◆ RECORDED INFORMATION
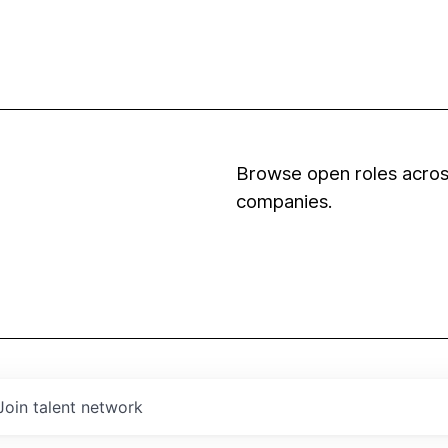
Browse open roles across
companies.
Join talent network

◆ ACTION ITEM
Leaving the pictures out, print every line of the listing exactly.

◆ WORKED SOLUTION
Browse open roles across
companies.
Join talent network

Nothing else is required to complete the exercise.